Aim of the task:
Each entry should be written out once more, exactly as given below.

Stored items
★ ★ ★ ★

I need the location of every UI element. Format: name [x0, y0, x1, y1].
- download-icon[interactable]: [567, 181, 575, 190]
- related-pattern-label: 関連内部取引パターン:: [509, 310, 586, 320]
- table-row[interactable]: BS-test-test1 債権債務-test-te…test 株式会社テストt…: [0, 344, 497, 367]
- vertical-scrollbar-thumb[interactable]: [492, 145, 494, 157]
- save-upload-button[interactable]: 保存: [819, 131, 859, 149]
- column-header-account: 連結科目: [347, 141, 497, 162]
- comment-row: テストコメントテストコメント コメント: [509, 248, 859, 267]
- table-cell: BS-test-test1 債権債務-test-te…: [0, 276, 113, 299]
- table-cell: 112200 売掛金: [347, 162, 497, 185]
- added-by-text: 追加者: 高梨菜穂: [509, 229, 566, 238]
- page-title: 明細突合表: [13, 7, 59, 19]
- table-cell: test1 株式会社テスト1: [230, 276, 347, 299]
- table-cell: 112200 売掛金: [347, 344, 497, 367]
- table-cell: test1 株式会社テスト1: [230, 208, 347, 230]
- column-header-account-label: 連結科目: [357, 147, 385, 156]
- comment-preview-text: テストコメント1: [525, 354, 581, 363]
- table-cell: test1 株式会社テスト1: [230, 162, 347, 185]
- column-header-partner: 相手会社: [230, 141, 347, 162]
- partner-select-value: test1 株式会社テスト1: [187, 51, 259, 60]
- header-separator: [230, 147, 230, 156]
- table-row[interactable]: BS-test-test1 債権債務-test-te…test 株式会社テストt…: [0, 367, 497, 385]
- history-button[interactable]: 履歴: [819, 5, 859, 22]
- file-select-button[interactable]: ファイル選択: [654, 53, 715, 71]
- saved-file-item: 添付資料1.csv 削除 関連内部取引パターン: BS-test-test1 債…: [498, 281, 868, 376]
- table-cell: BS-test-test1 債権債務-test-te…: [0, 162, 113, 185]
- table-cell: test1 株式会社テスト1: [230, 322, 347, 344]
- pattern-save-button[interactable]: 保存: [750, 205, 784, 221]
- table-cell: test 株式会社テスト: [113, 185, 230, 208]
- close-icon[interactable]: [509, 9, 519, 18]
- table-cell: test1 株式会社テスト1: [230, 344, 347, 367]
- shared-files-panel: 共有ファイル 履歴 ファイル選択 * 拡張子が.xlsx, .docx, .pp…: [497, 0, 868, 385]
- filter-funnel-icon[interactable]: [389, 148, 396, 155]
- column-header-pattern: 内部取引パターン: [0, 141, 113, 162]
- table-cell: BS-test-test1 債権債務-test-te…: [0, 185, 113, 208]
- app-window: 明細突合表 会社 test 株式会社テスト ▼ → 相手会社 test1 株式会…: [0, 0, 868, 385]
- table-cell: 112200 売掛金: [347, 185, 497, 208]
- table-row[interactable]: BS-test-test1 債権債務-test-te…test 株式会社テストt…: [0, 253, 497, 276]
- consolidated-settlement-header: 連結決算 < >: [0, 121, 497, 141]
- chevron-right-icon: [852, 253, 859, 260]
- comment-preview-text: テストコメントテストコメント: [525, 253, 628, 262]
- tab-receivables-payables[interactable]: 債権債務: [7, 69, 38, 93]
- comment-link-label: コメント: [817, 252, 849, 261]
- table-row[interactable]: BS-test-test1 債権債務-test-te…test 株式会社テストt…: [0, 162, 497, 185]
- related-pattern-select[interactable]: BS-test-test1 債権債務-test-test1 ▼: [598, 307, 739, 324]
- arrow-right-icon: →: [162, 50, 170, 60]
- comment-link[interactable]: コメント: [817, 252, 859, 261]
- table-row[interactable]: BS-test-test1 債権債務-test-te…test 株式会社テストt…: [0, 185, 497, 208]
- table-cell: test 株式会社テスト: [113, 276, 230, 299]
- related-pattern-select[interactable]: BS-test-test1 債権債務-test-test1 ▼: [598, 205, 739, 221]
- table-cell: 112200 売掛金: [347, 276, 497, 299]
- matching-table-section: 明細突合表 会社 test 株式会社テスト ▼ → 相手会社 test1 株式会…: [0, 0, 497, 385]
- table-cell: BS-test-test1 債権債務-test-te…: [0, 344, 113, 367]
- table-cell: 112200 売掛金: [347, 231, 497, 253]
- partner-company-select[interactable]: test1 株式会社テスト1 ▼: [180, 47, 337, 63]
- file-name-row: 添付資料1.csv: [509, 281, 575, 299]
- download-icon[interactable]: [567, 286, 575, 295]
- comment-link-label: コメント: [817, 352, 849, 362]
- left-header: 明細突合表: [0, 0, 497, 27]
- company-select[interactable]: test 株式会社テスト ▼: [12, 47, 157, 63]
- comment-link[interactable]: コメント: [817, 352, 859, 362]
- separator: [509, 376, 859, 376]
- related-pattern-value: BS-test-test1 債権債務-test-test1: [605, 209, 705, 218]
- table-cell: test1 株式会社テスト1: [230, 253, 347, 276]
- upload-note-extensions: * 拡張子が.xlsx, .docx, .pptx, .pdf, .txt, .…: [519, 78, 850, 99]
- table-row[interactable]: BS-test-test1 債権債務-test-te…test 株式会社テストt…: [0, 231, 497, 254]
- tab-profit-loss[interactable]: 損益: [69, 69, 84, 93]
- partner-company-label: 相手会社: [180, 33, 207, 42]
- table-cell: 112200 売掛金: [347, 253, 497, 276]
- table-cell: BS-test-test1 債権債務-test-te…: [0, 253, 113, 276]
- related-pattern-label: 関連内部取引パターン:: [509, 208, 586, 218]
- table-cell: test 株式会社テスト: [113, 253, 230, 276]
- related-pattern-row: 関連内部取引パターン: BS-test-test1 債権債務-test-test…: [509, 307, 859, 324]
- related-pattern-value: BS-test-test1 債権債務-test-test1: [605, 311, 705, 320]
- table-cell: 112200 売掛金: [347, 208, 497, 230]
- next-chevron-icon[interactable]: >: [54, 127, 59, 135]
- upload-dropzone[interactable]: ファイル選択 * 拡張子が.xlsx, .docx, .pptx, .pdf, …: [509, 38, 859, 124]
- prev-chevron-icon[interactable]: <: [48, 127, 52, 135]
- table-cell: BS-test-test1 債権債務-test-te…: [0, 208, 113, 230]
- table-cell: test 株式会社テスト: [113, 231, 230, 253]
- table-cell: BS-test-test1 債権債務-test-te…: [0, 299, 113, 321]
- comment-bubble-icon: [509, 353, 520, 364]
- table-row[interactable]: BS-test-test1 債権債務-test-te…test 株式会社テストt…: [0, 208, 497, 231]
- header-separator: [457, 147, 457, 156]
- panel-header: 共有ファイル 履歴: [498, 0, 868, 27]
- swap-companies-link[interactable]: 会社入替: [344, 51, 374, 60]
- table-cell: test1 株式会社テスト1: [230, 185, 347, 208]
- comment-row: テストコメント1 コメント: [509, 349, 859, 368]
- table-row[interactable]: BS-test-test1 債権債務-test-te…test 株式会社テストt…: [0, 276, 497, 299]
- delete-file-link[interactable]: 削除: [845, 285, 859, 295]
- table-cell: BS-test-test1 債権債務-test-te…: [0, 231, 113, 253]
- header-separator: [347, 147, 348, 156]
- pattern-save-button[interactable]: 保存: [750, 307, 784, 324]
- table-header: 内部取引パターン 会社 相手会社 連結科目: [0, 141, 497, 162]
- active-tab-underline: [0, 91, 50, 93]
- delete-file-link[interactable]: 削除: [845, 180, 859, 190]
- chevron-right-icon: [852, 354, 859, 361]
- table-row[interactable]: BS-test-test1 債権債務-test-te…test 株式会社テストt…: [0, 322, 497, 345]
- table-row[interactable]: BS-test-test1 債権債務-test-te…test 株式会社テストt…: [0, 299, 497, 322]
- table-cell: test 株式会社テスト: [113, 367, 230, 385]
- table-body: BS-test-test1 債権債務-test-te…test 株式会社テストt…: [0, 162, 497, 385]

★ ★ ★ ★

Answer for the task:
I need the location of every UI element. Format: name [x0, y0, x1, y1].
- download-icon[interactable]: [567, 181, 575, 190]
- related-pattern-label: 関連内部取引パターン:: [509, 310, 586, 320]
- table-row[interactable]: BS-test-test1 債権債務-test-te…test 株式会社テストt…: [0, 344, 497, 367]
- vertical-scrollbar-thumb[interactable]: [492, 145, 494, 157]
- save-upload-button[interactable]: 保存: [819, 131, 859, 149]
- column-header-account: 連結科目: [347, 141, 497, 162]
- comment-row: テストコメントテストコメント コメント: [509, 248, 859, 267]
- table-cell: BS-test-test1 債権債務-test-te…: [0, 276, 113, 299]
- table-cell: 112200 売掛金: [347, 162, 497, 185]
- added-by-text: 追加者: 高梨菜穂: [509, 229, 566, 238]
- page-title: 明細突合表: [13, 7, 59, 19]
- table-cell: test1 株式会社テスト1: [230, 276, 347, 299]
- table-cell: 112200 売掛金: [347, 344, 497, 367]
- table-cell: test1 株式会社テスト1: [230, 208, 347, 230]
- column-header-account-label: 連結科目: [357, 147, 385, 156]
- comment-preview-text: テストコメント1: [525, 354, 581, 363]
- table-cell: test1 株式会社テスト1: [230, 162, 347, 185]
- column-header-partner: 相手会社: [230, 141, 347, 162]
- partner-select-value: test1 株式会社テスト1: [187, 51, 259, 60]
- header-separator: [230, 147, 230, 156]
- table-row[interactable]: BS-test-test1 債権債務-test-te…test 株式会社テストt…: [0, 367, 497, 385]
- history-button[interactable]: 履歴: [819, 5, 859, 22]
- file-select-button[interactable]: ファイル選択: [654, 53, 715, 71]
- saved-file-item: 添付資料1.csv 削除 関連内部取引パターン: BS-test-test1 債…: [498, 281, 868, 376]
- table-cell: BS-test-test1 債権債務-test-te…: [0, 162, 113, 185]
- table-cell: test1 株式会社テスト1: [230, 322, 347, 344]
- pattern-save-button[interactable]: 保存: [750, 205, 784, 221]
- table-cell: test 株式会社テスト: [113, 185, 230, 208]
- close-icon[interactable]: [509, 9, 519, 18]
- table-cell: test1 株式会社テスト1: [230, 344, 347, 367]
- shared-files-panel: 共有ファイル 履歴 ファイル選択 * 拡張子が.xlsx, .docx, .pp…: [497, 0, 868, 385]
- filter-funnel-icon[interactable]: [389, 148, 396, 155]
- column-header-pattern: 内部取引パターン: [0, 141, 113, 162]
- table-cell: BS-test-test1 債権債務-test-te…: [0, 185, 113, 208]
- app-window: 明細突合表 会社 test 株式会社テスト ▼ → 相手会社 test1 株式会…: [0, 0, 868, 385]
- table-cell: 112200 売掛金: [347, 185, 497, 208]
- table-row[interactable]: BS-test-test1 債権債務-test-te…test 株式会社テストt…: [0, 253, 497, 276]
- consolidated-settlement-header: 連結決算 < >: [0, 121, 497, 141]
- chevron-right-icon: [852, 253, 859, 260]
- comment-preview-text: テストコメントテストコメント: [525, 253, 628, 262]
- tab-receivables-payables[interactable]: 債権債務: [7, 69, 38, 93]
- comment-link-label: コメント: [817, 252, 849, 261]
- table-row[interactable]: BS-test-test1 債権債務-test-te…test 株式会社テストt…: [0, 162, 497, 185]
- related-pattern-select[interactable]: BS-test-test1 債権債務-test-test1 ▼: [598, 307, 739, 324]
- arrow-right-icon: →: [162, 50, 170, 60]
- comment-link[interactable]: コメント: [817, 252, 859, 261]
- table-row[interactable]: BS-test-test1 債権債務-test-te…test 株式会社テストt…: [0, 185, 497, 208]
- table-cell: test 株式会社テスト: [113, 276, 230, 299]
- related-pattern-select[interactable]: BS-test-test1 債権債務-test-test1 ▼: [598, 205, 739, 221]
- table-cell: 112200 売掛金: [347, 276, 497, 299]
- matching-table-section: 明細突合表 会社 test 株式会社テスト ▼ → 相手会社 test1 株式会…: [0, 0, 497, 385]
- table-cell: BS-test-test1 債権債務-test-te…: [0, 344, 113, 367]
- table-cell: 112200 売掛金: [347, 231, 497, 253]
- partner-company-select[interactable]: test1 株式会社テスト1 ▼: [180, 47, 337, 63]
- file-name-row: 添付資料1.csv: [509, 281, 575, 299]
- download-icon[interactable]: [567, 286, 575, 295]
- comment-link-label: コメント: [817, 352, 849, 362]
- left-header: 明細突合表: [0, 0, 497, 27]
- company-select[interactable]: test 株式会社テスト ▼: [12, 47, 157, 63]
- comment-link[interactable]: コメント: [817, 352, 859, 362]
- separator: [509, 376, 859, 376]
- related-pattern-value: BS-test-test1 債権債務-test-test1: [605, 209, 705, 218]
- table-cell: test1 株式会社テスト1: [230, 253, 347, 276]
- upload-note-extensions: * 拡張子が.xlsx, .docx, .pptx, .pdf, .txt, .…: [519, 78, 850, 99]
- table-row[interactable]: BS-test-test1 債権債務-test-te…test 株式会社テストt…: [0, 231, 497, 254]
- tab-profit-loss[interactable]: 損益: [69, 69, 84, 93]
- partner-company-label: 相手会社: [180, 33, 207, 42]
- table-cell: 112200 売掛金: [347, 253, 497, 276]
- table-cell: BS-test-test1 債権債務-test-te…: [0, 253, 113, 276]
- related-pattern-label: 関連内部取引パターン:: [509, 208, 586, 218]
- table-cell: test 株式会社テスト: [113, 253, 230, 276]
- related-pattern-row: 関連内部取引パターン: BS-test-test1 債権債務-test-test…: [509, 307, 859, 324]
- related-pattern-value: BS-test-test1 債権債務-test-test1: [605, 311, 705, 320]
- table-cell: 112200 売掛金: [347, 208, 497, 230]
- next-chevron-icon[interactable]: >: [54, 127, 59, 135]
- upload-dropzone[interactable]: ファイル選択 * 拡張子が.xlsx, .docx, .pptx, .pdf, …: [509, 38, 859, 124]
- prev-chevron-icon[interactable]: <: [48, 127, 52, 135]
- table-cell: BS-test-test1 債権債務-test-te…: [0, 208, 113, 230]
- table-cell: test 株式会社テスト: [113, 231, 230, 253]
- table-cell: BS-test-test1 債権債務-test-te…: [0, 299, 113, 321]
- comment-bubble-icon: [509, 353, 520, 364]
- table-row[interactable]: BS-test-test1 債権債務-test-te…test 株式会社テストt…: [0, 208, 497, 231]
- header-separator: [457, 147, 457, 156]
- panel-header: 共有ファイル 履歴: [498, 0, 868, 27]
- swap-companies-link[interactable]: 会社入替: [344, 51, 374, 60]
- table-cell: test1 株式会社テスト1: [230, 185, 347, 208]
- comment-row: テストコメント1 コメント: [509, 349, 859, 368]
- table-row[interactable]: BS-test-test1 債権債務-test-te…test 株式会社テストt…: [0, 276, 497, 299]
- delete-file-link[interactable]: 削除: [845, 285, 859, 295]
- table-cell: BS-test-test1 債権債務-test-te…: [0, 231, 113, 253]
- header-separator: [347, 147, 348, 156]
- pattern-save-button[interactable]: 保存: [750, 307, 784, 324]
- table-header: 内部取引パターン 会社 相手会社 連結科目: [0, 141, 497, 162]
- active-tab-underline: [0, 91, 50, 93]
- delete-file-link[interactable]: 削除: [845, 180, 859, 190]
- chevron-right-icon: [852, 354, 859, 361]
- table-row[interactable]: BS-test-test1 債権債務-test-te…test 株式会社テストt…: [0, 322, 497, 345]
- table-row[interactable]: BS-test-test1 債権債務-test-te…test 株式会社テストt…: [0, 299, 497, 322]
- table-cell: test 株式会社テスト: [113, 367, 230, 385]
- table-body: BS-test-test1 債権債務-test-te…test 株式会社テストt…: [0, 162, 497, 385]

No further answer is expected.